Are you using the factory head unit, or an aftermarket one? If it's the factory one then you'll need a LOC to convert the high level speaker signals into line level signals. If your amp has high level or speaker level inputs then you can simply feed the speaker wires that go into your rear speakers into that, if not you'll definitely need a LOC. The LC2i is pretty much the best one you can get, but it's unnecessary for a basic sub install so one of the £20 ones from eBay will do the job.

Tap that into your rear speaker wires. You might as well disconnect your rear speakers, you want front stage and sub. I have my front speakers amped and my rears run off the head unit for a bit of fill, but you want the majority or all your sound coming from the front speakers. Then you can run some RCAs to your amp from the LOC. You can tap off the power cable from your amp to power the LOC. If it has auto-turn on then you'll just need to ground it and it'll work. If it needs a turn on wire (like the amp will) then you'll need to find a wire under the dash somewhere - like the cigarette lighter or anything else that turns on with the ignition - to splice off and run to the back of the car. Pop that into your amp, and then from the amp to your LOC if it needs it.

If you have an aftermarket head unit then you don't need a LOC. Simply plug the RCAs into the back, and run them down the other side of the car to the power cable, into the boot. Plug into the amp. Also an aftermarket unit will have a dedicated accessory switched power output, which you can use to turn on/off your amp with the head unit, rather than with the ignition.

Bolt the main power cable to the battery and make sure the amp powers up when you turn on the ignition.

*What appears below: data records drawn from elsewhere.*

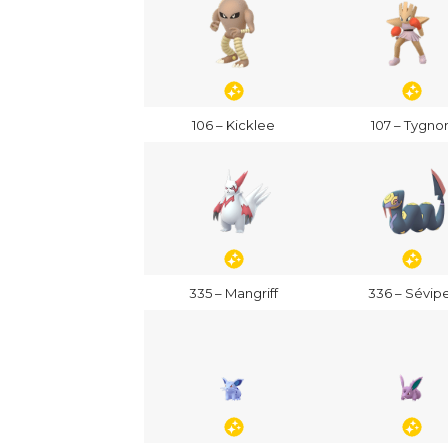
106 – Kicklee
107 – Tygno
335 – Mangriff
336 – Sévip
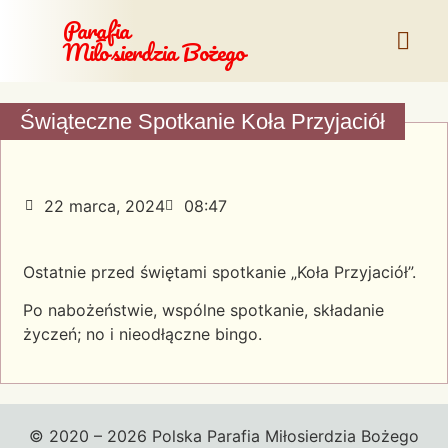
Parafia
Miłosierdzia Bożego
Świąteczne Spotkanie Koła Przyjaciół
22 marca, 2024
08:47
Ostatnie przed świętami spotkanie „Koła Przyjaciół”.
Po nabożeństwie, wspólne spotkanie, składanie
życzeń; no i nieodłączne bingo.
© 2020 – 2026 Polska Parafia Miłosierdzia Bożego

Now you have to tune it. There should be some knobs on the amp. One called low pass filter/LPF. This cuts out all the mid and high frequency sounds, leaving your sub just to play bass notes. Set this to about 80Hz to start with. Turn it up if you want the sub to play more high frequency notes, down if you want to cut them out. The other knob you want to look at is the gain knob. This is how loud your sub will play, but will distort the sound if you turn it up too high. Distortion will kill your sub. The proper way to set gain is with a multimeter, but if you don't have one turn the gain all the way down. Play some music pretty loud and start turning the gain on the amp up until the sub is as loud as you like. If you get any distortion then turn the gain back down until it goes away.

Job's a goodun!

I put this lot in my car a couple of weeks ago:



The amp is a four channel unit which runs both the aftermarket component speakers in the front doors (hence why it's mounted under the dash) and the sub, totally about 450W RMS I think. I need new front door components soon as this amp has highlighted their shortfalls but I'm pretty happy with the setup at the moment.

Hit me up if you have any problems with your install. Do it properly the first time! Tuck all your cables nicely and take your time.